What is Disability Insurance?
Social Security Disability Insurance (DI) pays monthly benefits to workers who are no longer able to work due to a significant illness or impairment that is expected to last at least a year or to result in death within a year. It is part of the Social Security program that also pays retirement benefits to the vast majority of older Americans.
Can I get Disability Insurance?
The SSA has created a five-step process to determine whether an application for SSD is approved. The criteria include the following:
Step One: Is the Applicant Working?
The SSA will not consider a person for disability if they make more than a specified amount each month. If they make less than the designated amount, the SSA will take a more in-depth look at the applicant’s medical condition.
Step Two: Is the Applicant’s Medical Condition Severe?
For the SSA to rule the applicant “disabled,” the medical condition must prevent the applicant from performing basic functions of work for at least a year. If this is the case, the SSA will look at step three.
Step Three: Is the Applicant’s Medical Condition on the SSA’s “list of disabling conditions?”

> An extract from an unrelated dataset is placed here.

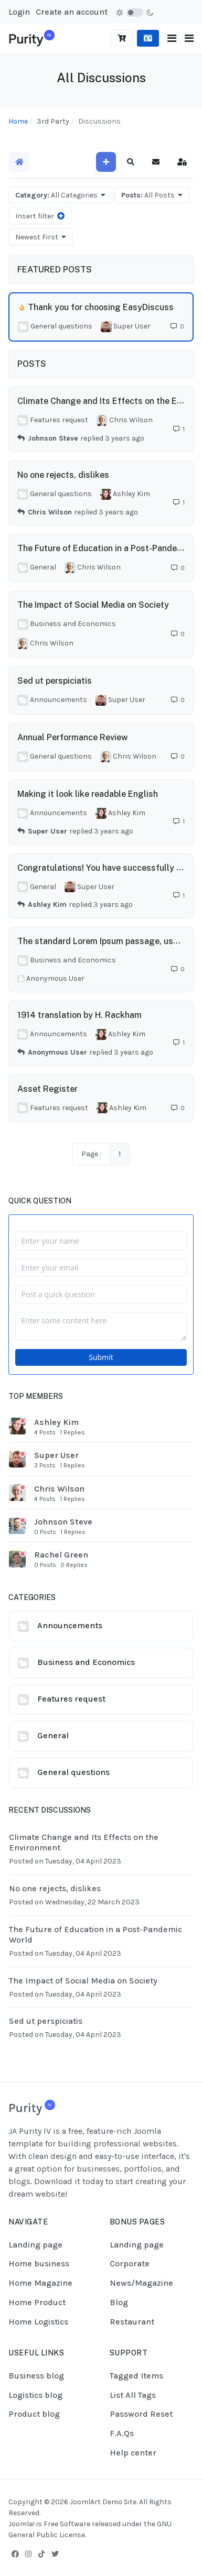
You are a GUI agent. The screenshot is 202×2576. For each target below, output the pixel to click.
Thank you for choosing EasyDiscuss (101, 307)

If the applicant’s medical condition is not
on the list of illnesses that automatically
qualify for disability, the SSA will check to
see if the condition is as severe as those on
the list. If the condition does not fit the
list, the SSA will look at step four. Some of
the SSA’s disabling conditions include:
Mental disorders such as bipolar disorder, autism, depression, panic attacks, anxiety, schizophrenia, PTSD;
Musculoskeletal system problems such as back and spine conditions, arthritis, amputations, fractures, carpal tunnel syndrome, scoliosis, fibromyalgia;
Skin disorders such as psoriasis, burns, ichthyosis;
Respiratory illnesses such as asthma, emphysema, PPH, cystic fibrosis, lung transplant;
Immune system disorders such as MS, HIV/AIDS, lupus, and rheumatoid arthritis;
Digestive tract problems such as Crohn’s Disease, liver disease, hepatitis, IBD;
Impairments that affect multiple body systems such as lyme disease, metabolic disorders;
Senses and speech issues such as vision, hearing, and speech loss;
Endocrine disorders such as diabetes, thyroid problems, neuropathy, obesity;
Cardiovascular conditions such as heart failure or coronary artery disease;
Neurological disorders such as cerebral palsy, stroke, traumatic brain injury (TBI) Parkinson's disease, and epilepsy;
Genitourinary impairments such as chronic renal (kidney) disease, chronic hemodialysis;
Hematological disorders such as sickle cell disease, hemophilia, myelofibrosis; and
Malignant neoplastic diseases such as leukemia, lymphoma, most kinds of cancer.
Step Four: Can the Applicant Perform the Work They Did Before?
The agency will review the applicant’s claim and decide, based on the applicant’s injury, whether they are capable of performing the work they did before the injury. If they cannot, the SSA will move to step 5.
Step Five: Is the Applicant Capable of Performing Any Other Work?
The SSA will review the applicant’s age, medical condition, education, past work experience, and skills to determine if they can perform gainful employment in a different capacity. If the applicant is not physically capable of performing other work, the SSA will rule the applicant “disabled.”